The fourth part represents the memory size of garbage objects collected by GC.
The fifth part shows Young Gen, the memory allocation of the young generation. Objects are all living and dying. The young generation stores the newly generated objects. Every time a GC is performed, a lot of garbage objects will be GC dropped, and the rest are objects associated with the right GC Root. These objects will gradually increase in age and reach A certain threshold will be promoted to the object of the old age. It can be seen that the graph represented by before GC gradually increases over time, that is, there are more and more objects in the young generation, and after a GC event occurs, the objects in the young generation will decrease, which is the after GC graph representation Trend of memory changes.
The sixth part is Old Gen, which represents the memory allocation in the old age. Careful readers will find, why the memory size of before GC is less than the memory allocation of after GC at the beginning? Here we must first know that the old age stores old objects, which means that objects that have not been GC dropped after many GCs will be promoted to objects of the old age. So this explains why after GC memory is larger than before GC memory, because every time after GC, there will be young generation objects promoted to old generation objects.

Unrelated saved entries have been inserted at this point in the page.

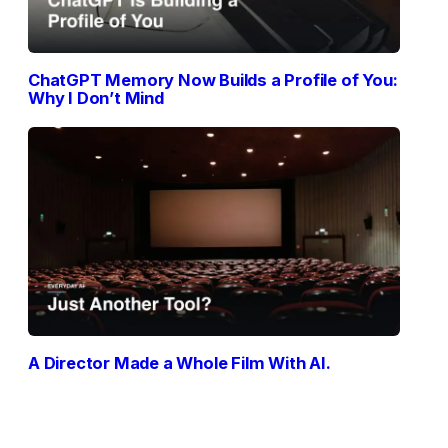
ChatGPT Memory Now Builds a Profile of You:
Why I Don’t Mind
A Director Made a Whole Film With AI.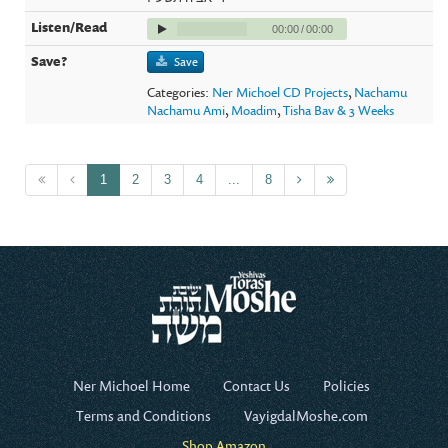
00:00
/
00:00
Save
Categories:
Ner Michoel CD Projects
,
Nachamu
Nachamu Ami
,
Moadim
,
Tisha Bav & 3 Weeks
1
2
3
4
...
8
Ner Michoel Home
Contact Us
Policies
Terms and Conditions
VayigdalMoshe.com
Shop Amazon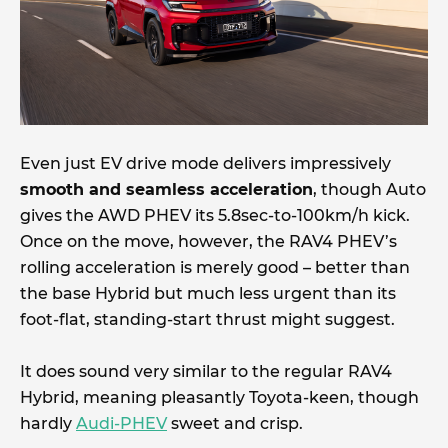
Even just EV drive mode delivers impressively
smooth and seamless acceleration
, though Auto
gives the AWD PHEV its 5.8sec-to-100km/h kick.
Once on the move, however, the RAV4 PHEV’s
rolling acceleration is merely good – better than
the base Hybrid but much less urgent than its
foot-flat, standing-start thrust might suggest.
It does sound very similar to the regular RAV4
Hybrid, meaning pleasantly Toyota-keen, though
hardly
Audi-PHEV
sweet and crisp.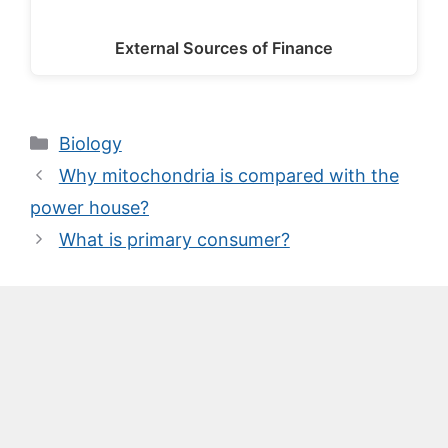
External Sources of Finance
Categories
Biology
Why mitochondria is compared with the
power house?
What is primary consumer?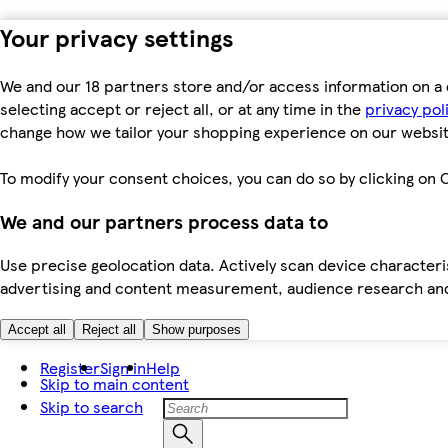
Your privacy settings
We and our 18 partners store and/or access information on a 
selecting accept or reject all, or at any time in the
privacy pol
change how we tailor your shopping experience on our websit
To modify your consent choices, you can do so by clicking on C
We and our partners process data to
Use precise geolocation data. Actively scan device characteris
advertising and content measurement, audience research an
Accept all
Reject all
Show purposes
Register
Sign in
Help
Skip to main content
Skip to search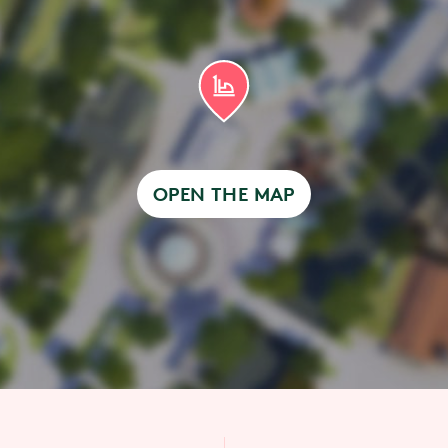
OPEN THE MAP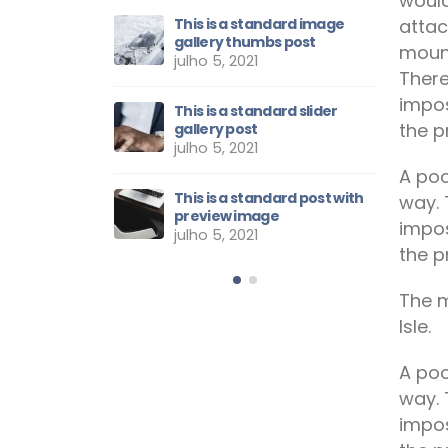
would
attac
et sem eget eros
This is a standard image
E
gallery thumbs post
r
mount
21
julho 5, 2021
j
There
impos
rs Having the
This is a standard slider
E
the p
ill Sets
gallery post
N
julho 5, 2021
março 8, 
A poo
The Week:
This is a standard post with
S
way. 
r
preview image
W
impos
julho 5, 2021
março 8, 
the p
The m
Isle.
A poo
way. 
impos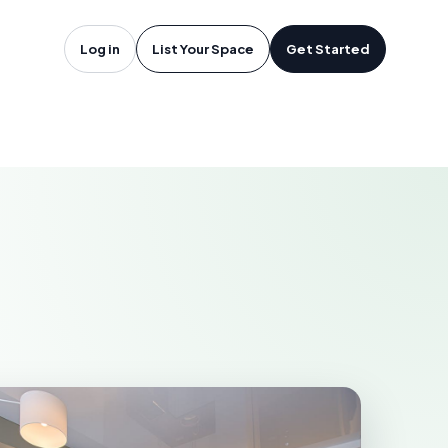
edericton,
Log in
List Your Space
Get Started
TON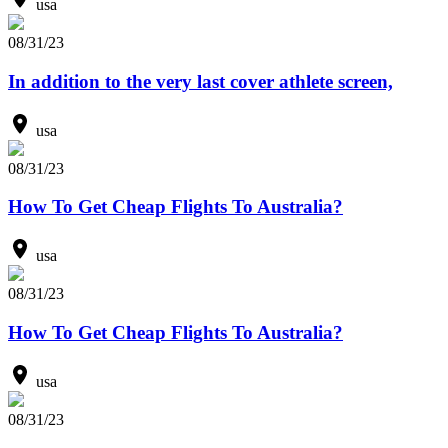
usa
08/31/23
In addition to the very last cover athlete screen,
usa
08/31/23
How To Get Cheap Flights To Australia?
usa
08/31/23
How To Get Cheap Flights To Australia?
usa
08/31/23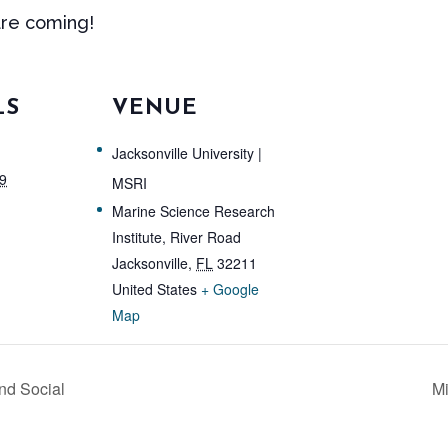
are coming!
LS
VENUE
Jacksonville University |
9
MSRI
Marine Science Research
Institute, River Road
Jacksonville
,
FL
32211
United States
+ Google
Map
nd Social
Mi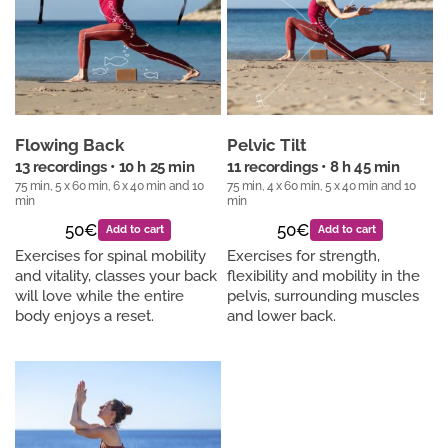
Flowing Back
Pelvic Tilt
13 recordings • 10 h 25 min
11 recordings • 8 h 45 min
75 min, 5 x 60 min, 6 x 40 min and 10
75 min, 4 x 60 min, 5 x 40 min and 10
min
min
50€
50€
Add to cart
Add to cart
Exercises for spinal mobility
Exercises for strength,
and vitality, classes your back
flexibility and mobility in the
will love while the entire
pelvis, surrounding muscles
body enjoys a reset.
and lower back.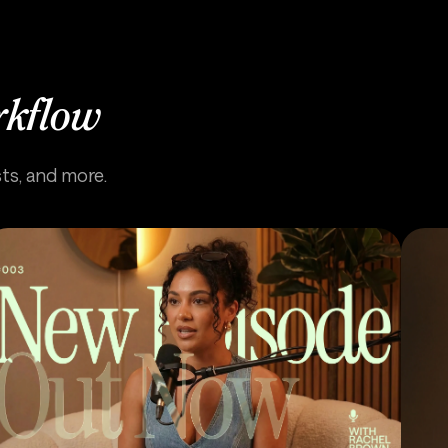
rkflow
sts, and more.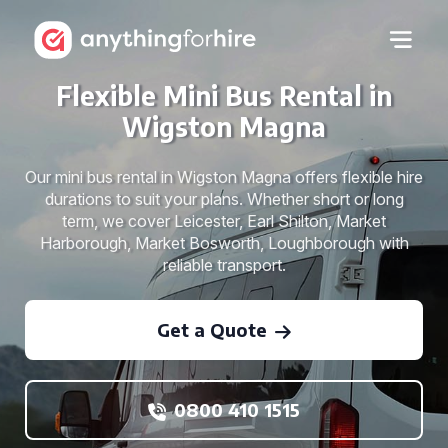
Flexible Mini Bus Rental in
Wigston Magna
Our mini bus rental in Wigston Magna offers flexible hire
durations to suit your plans. Whether short or long
term, we cover Leicester, Earl Shilton, Market
Harborough, Market Bosworth, Loughborough with
reliable transport.
Get a Quote
0800 410 1515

The seventh part is the heap memory allocation and promotion situation during each GC. The red line indicates how much memory (objects) in the young generation has been promoted to the old generation during each GC.
GC Statistics
GC Statistics displays some GC statistics. How much memory is reclaimed for each type of GC, how long it took in total, average time, and the individual statistics of each type of GC.
Object Stats (some statistics of the object)
GC Causes (GC Cause Information)
Memory Leak
Since there is no memory leak in the recorded program, there is no memory leak log information here. 5 out of 8 OOMs can be diagnosed here (Java heap memory overflow, GC overhead limit exceeded, request array size exceeds JVM limit, Permgen space, meta space).